New workforce report identifies need for almost 630 consultant psychiatrists to meet deficit

Conversion of agency and non-permanent consultant posts to permanent jobs urged

A new collaborative workforce plan for psychiatry identifies a need for almost 630 extra consultant psychiatrists in the next 10 years.

A key finding of the latest medical workforce planning report from the National Doctors Training and Planning (NDTP) unit was that the number of consultant psychiatrists required to 2030 to target the staffing deficit and to deliver a fit-for-purpose mental health service was 825.

An analysis of the gap between the plan’s estimated requirement of 825 consultants, and the current 581 consultants working today, indicated that a total of 628 additional consultants would be required in the next 10 years, when those who leave the service for retirement and other reasons were accounted for.

A second key finding was that approximately 71 to 72 trainees would need to complete Higher Specialist Training (HST) each year and take up consultant posts between the years 2024 and 2030, if consultant demand were to be met by training alone.

Between 2021 and 2023, 22 to 46 trainees in HST programmes were expected to complete the training programme and to become eligible to take up consultant posts.

There was a large deficit between the current level of consultant staffing across mental health services in Ireland today and the recommended appropriate level of consultant staffing required to deliver a fit-for-purpose mental health service, as outlined in national policy documents based on international good practice, underscored the report.

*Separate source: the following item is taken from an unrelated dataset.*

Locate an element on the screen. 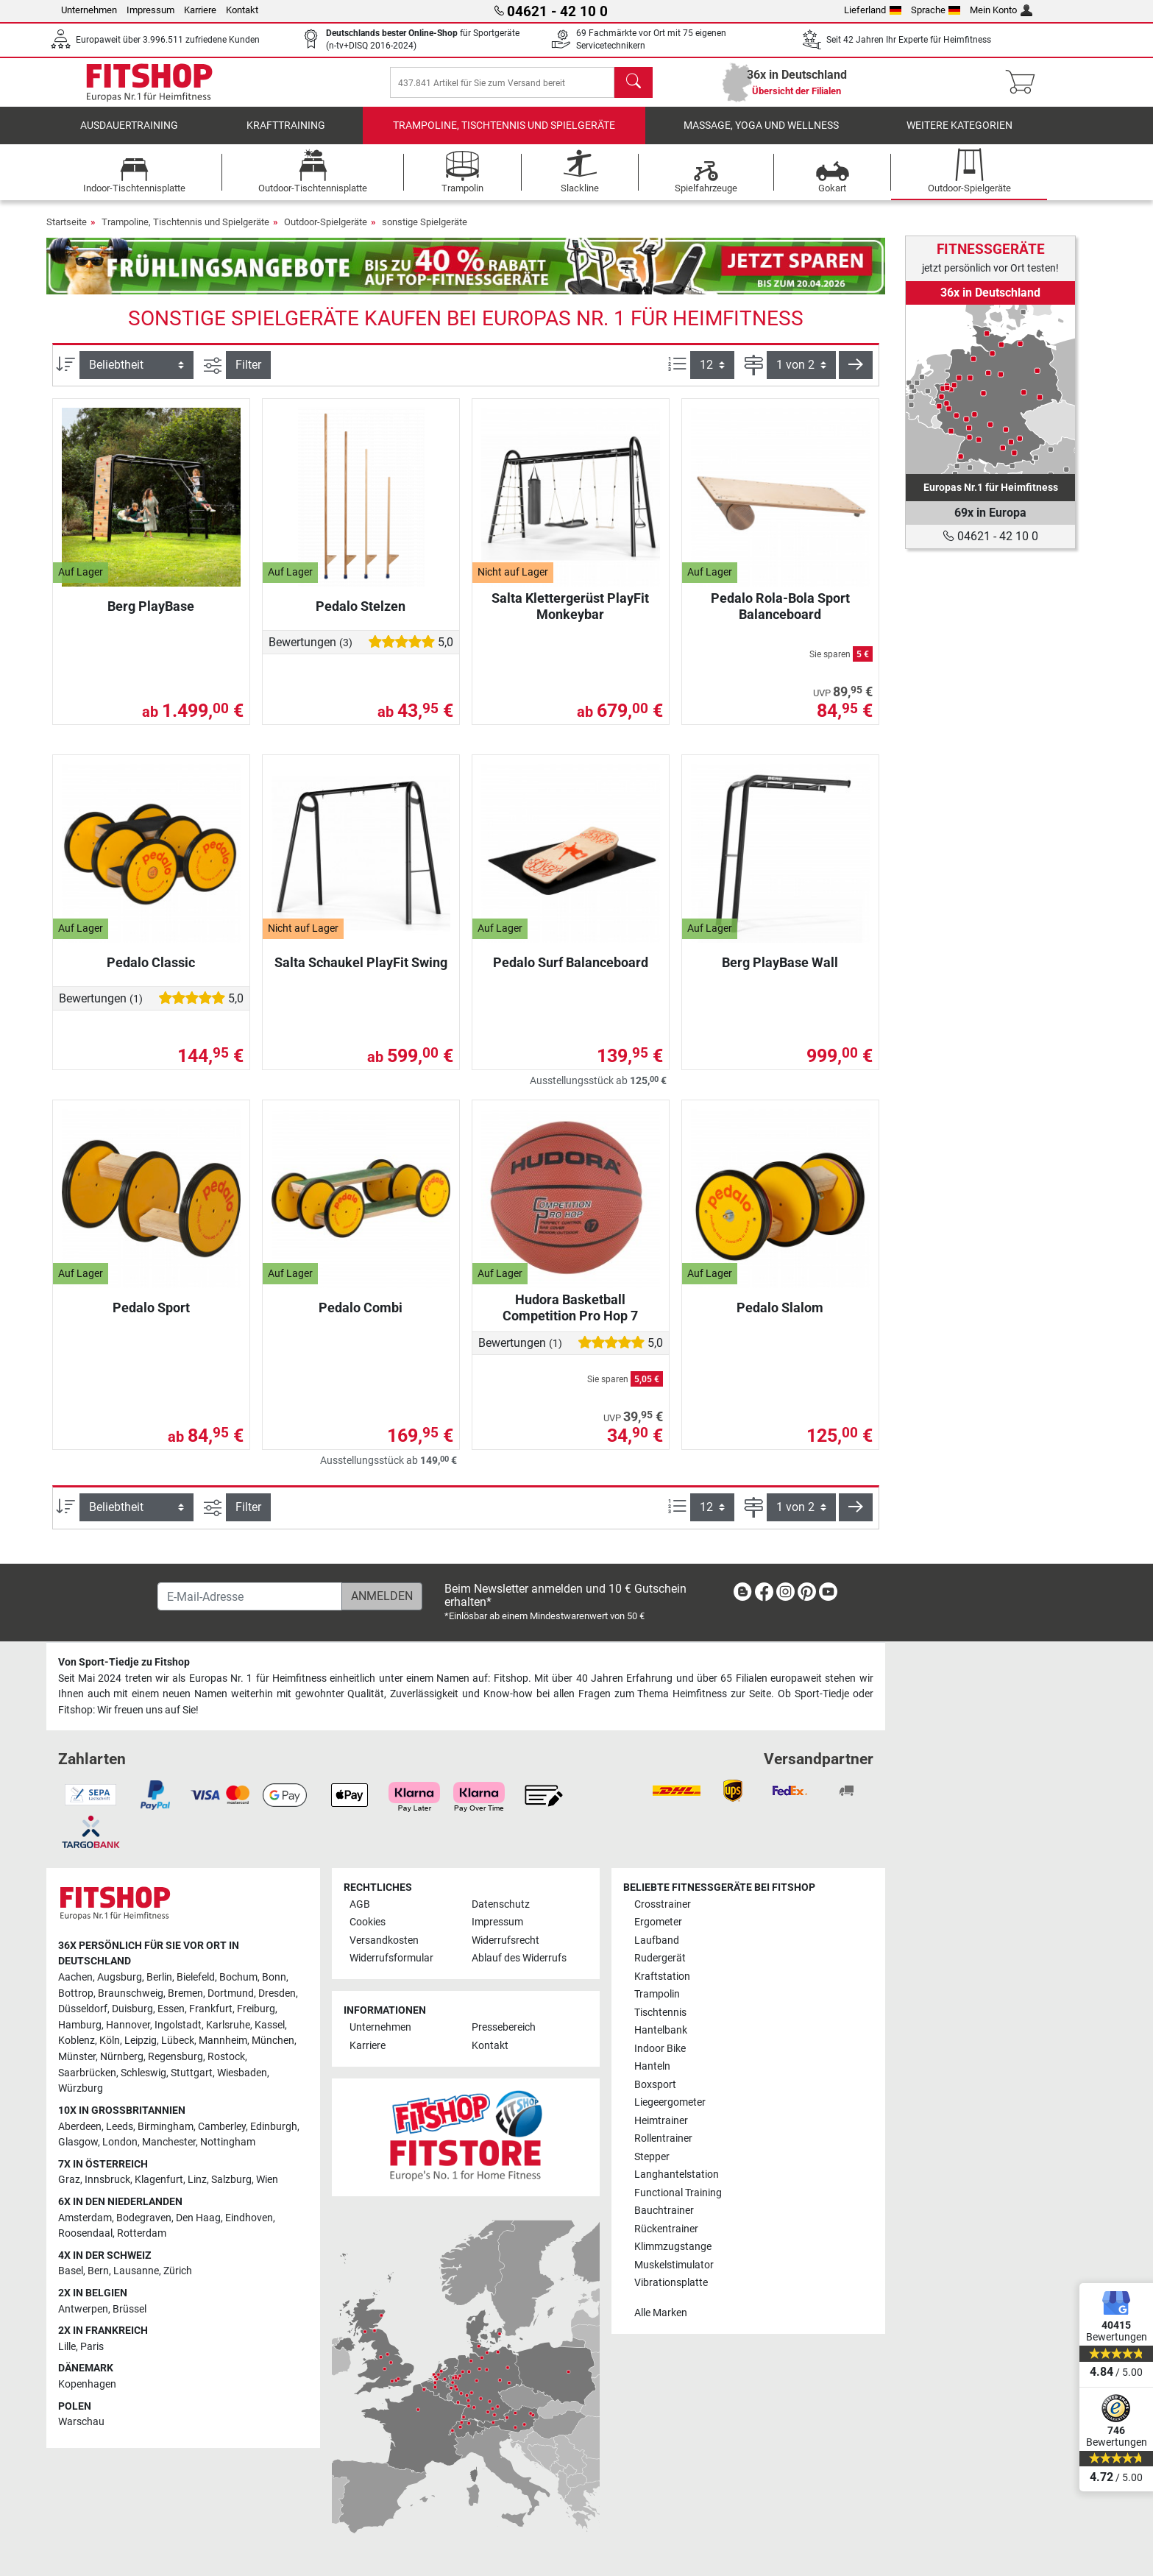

Severe recruitment and retention challenges in both the consultant and trainee psychiatrist workforce had presented delays in service delivery, with associated patient safety concerns.

These issues had been a catalyst in the development of the collaborative workforce plan for the specialty of psychiatry.

The up-to-date status of the psychiatry workforce consisted of 526 consultants working in the public healthcare systems, with a proportion working in private practice also.

In addition, there were 55 consultants working exclusively in the private mental healthcare system.

The report identified that there were 263 trainee psychiatrists at Basic Specialist Training (BST) level and 142 at HST level at present. In addition, 231 non-training non consultant hospital doctors (NCHDs) worked across psychiatry services in Ireland.

Many factors driving the demand for consultant and trainee doctors in psychiatry across Ireland were identified in the report, including population and epidemiological projections, high levels of consultants working in non-permanent, locum posts – representing a significant unmet demand for consultant psychiatrists in Ireland.

Furthermore, unsustainable levels of vacant consultant posts and doctors not on the specialist register occupying temporary consultant posts, highlighted the very real under-supply of consultant psychiatrists across the country.

Other drivers of future demand included a high level of reliance on non-training NCHDs to deliver services that should otherwise be delivered by trainees and consultants.

The plan also looked to the full development and implementation of National Clinical Programmes, currently five, and related models of care across mental health services; the full implementation of mental health service improvement projects; increasing demand for mental health services in response to the Covid-19 pandemic, and changes in the model of care for mental health service delivery as a result of telehealth initiatives introduced in response to the Covid-19 pandemic.

As the next steps, it was recommended that an analysis of the non-training NCHD posts across mental health services be carried out to identify where it may be possible to convert non-training posts to training posts, in order to increase the number of training posts in a cost-effective manner.

A significant proportion of consultant psychiatrists contributing to publicly funded service provision hold non-permanent contracts i.e. 22 per cent. Urgent consideration should be given to converting agency, locum and non-permanent consultant posts to permanent consultant posts, recommended the plan.

Further to this, it was estimated that 67 consultant psychiatrists working in HSE-funded services occupied locum and agency posts. This represented 13 per cent of all consultant psychiatrists working in the public sector. “Taken together, consultants in non-permanent, locum posts represent a significant unmet demand for consultant psychiatrists in Ireland,” stated the report.

A review of the implementation of the findings and recommendations of the report should be carried out within the next five years and should inform the implementation of Sharing the Vision and Sláintecare.

The ‘expert stakeholder informed review’ represented a collaboration across stakeholders involved in the delivery of psychiatry services across Ireland including HSE National Doctors Training and Planning (NDTP), HSE Mental Health Services, the College of Psychiatrists of Ireland, HSE National HR and the Department of Health.